Supplied entries -
*** Begin section ***

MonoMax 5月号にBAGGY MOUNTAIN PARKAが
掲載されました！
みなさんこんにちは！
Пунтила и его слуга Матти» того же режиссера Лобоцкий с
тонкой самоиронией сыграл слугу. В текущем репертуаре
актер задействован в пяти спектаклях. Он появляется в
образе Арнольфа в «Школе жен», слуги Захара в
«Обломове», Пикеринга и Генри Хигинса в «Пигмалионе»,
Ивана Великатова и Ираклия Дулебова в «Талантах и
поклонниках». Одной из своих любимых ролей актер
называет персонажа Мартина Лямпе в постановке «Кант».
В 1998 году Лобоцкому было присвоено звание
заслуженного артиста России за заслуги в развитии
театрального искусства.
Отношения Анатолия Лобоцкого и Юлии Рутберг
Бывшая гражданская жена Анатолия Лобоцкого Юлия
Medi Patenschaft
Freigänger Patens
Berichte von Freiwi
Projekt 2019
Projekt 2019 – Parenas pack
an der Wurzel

*** End section ***
*** Begin section ***

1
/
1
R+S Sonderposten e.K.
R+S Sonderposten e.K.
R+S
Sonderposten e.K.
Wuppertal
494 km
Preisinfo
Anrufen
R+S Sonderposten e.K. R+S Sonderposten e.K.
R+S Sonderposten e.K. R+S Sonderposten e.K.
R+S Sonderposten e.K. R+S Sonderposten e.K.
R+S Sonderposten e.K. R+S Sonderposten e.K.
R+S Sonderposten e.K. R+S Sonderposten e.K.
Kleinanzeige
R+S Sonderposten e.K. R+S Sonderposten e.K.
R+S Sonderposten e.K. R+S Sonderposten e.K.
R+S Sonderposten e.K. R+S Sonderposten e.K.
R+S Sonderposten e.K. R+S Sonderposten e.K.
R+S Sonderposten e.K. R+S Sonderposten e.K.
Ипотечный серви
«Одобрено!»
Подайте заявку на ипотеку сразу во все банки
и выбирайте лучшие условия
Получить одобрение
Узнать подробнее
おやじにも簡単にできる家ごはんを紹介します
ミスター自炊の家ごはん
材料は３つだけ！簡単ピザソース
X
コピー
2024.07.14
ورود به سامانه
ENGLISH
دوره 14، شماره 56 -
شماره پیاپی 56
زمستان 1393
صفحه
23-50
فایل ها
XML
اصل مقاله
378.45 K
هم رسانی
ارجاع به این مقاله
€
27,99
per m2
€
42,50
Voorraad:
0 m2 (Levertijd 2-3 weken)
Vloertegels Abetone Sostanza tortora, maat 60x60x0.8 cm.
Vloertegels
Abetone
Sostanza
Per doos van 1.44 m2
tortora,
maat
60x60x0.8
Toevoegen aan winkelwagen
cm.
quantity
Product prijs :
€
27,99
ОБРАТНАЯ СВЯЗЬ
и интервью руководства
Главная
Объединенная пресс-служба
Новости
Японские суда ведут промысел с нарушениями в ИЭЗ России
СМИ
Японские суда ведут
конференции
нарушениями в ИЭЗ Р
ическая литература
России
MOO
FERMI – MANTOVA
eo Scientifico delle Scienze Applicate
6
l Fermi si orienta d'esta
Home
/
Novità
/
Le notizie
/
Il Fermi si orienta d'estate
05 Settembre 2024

*** End section ***

Directions -
Print the lines above from the one with "любимых ролей актер" through the one with "Бывшая гражданская жена", both included, exactly as written and nothing more.

Final answer -
поклонниках». Одной из своих любимых ролей актер
называет персонажа Мартина Лямпе в постановке «Кант».
В 1998 году Лобоцкому было присвоено звание
заслуженного артиста России за заслуги в развитии
театрального искусства.
Отношения Анатолия Лобоцкого и Юлии Рутберг
Бывшая гражданская жена Анатолия Лобоцкого Юлия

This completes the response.